BREXIT surprise, behavioral bias, and uncertainty


Investors make mistakes. They will have biases. These biases may have contributed to the market sell-off on Friday. I am looking at the reasons for why the financial community was so wrong about BREXIT. The tight poll number suggest that hedging or reducing risk exposure would have been a prudent strategy, yet the negative market reaction was swift and large and in the opposite direction of the markets from the previous few days.The markets were caught by surprise.

I believe in part  there were some behavioral bias at work. For Londoners in the finance community, there was a bias from agreeing with all those around you who have the same opinion. The areas outside London are like different regions. The finance community has an information asymmetry because they are not in touch with those outside of the city. If they in fact acknowledge that there is a different opinion, there is the view that it is obviously wrong. 

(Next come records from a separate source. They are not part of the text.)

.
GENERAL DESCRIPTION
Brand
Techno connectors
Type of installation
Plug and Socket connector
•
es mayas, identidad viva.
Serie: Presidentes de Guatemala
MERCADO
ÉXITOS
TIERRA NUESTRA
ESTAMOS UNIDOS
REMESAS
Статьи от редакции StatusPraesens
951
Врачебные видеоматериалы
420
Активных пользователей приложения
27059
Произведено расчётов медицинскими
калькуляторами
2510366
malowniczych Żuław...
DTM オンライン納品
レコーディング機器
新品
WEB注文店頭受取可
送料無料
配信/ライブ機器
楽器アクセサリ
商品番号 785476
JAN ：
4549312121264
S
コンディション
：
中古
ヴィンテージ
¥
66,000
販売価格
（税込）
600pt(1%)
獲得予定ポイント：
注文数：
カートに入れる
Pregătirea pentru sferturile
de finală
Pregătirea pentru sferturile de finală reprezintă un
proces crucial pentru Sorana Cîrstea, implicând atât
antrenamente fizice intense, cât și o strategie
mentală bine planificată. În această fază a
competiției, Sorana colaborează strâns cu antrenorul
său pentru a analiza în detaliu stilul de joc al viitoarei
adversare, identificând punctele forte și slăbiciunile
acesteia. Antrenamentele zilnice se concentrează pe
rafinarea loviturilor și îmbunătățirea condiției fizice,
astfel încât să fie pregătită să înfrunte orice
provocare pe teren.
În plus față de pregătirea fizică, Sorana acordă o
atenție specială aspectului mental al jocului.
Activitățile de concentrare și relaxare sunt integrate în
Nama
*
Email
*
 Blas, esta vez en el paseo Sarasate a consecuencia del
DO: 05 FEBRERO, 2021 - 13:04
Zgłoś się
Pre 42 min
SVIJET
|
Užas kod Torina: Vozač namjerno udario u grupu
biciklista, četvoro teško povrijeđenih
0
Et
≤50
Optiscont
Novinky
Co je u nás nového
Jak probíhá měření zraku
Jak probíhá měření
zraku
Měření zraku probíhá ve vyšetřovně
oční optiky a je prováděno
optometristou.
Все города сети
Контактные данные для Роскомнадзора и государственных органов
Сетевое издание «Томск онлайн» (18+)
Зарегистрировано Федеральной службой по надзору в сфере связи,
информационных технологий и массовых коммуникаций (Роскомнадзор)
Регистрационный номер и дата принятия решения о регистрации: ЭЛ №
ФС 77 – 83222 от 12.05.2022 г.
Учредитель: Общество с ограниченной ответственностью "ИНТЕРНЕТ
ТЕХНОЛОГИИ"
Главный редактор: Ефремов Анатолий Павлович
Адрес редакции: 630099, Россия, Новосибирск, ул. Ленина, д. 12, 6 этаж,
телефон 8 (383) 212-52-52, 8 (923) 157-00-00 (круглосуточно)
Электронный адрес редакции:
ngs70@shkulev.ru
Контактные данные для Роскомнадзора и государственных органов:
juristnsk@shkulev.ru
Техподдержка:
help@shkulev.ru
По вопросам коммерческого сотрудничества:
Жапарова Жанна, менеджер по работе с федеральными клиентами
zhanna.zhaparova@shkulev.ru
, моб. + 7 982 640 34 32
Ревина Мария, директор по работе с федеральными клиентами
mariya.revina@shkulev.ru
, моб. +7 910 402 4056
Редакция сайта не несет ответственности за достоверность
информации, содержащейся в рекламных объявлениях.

If everyone around you agrees with your thinking, you may fall for the idea that your circle of friends represents the greater view, a false consensus. This is consistent with an in-group bias where we want to believe the views of those in our tribe or circle. Granted the polls showed a close vote, but the bias for many was thinking that this could never occur given their group or home base is thinking this would be such a bad idea. 

Researchers have found a "home bias" with portfolio allocations. One of the explanations for the home bias is that there is information immobility or asymmetry. Even if capital is mobile, if there are large information differences or views across names, there will be less diversification. Investors will not change when there circle of information or opinions is consistent with their current allocations. They will anchor with the things they know. When the surprise comes, it will be big. 

Of course, this was an event that was uncertain and could not have been properly handicapped in spite of the all of the polls. There may not be a behavior bias with being wrong on a highly uncertain event. The complexity of the issue made any judgment on how citizens would vote ambiguous. Unfortunately, if investors were truly facing an uncertain event, holding cash or hedging would have been the trade before the event. So why was the market positioned differently?

Many managers are going to require some deep introspection on how they positioned themselves for this trade.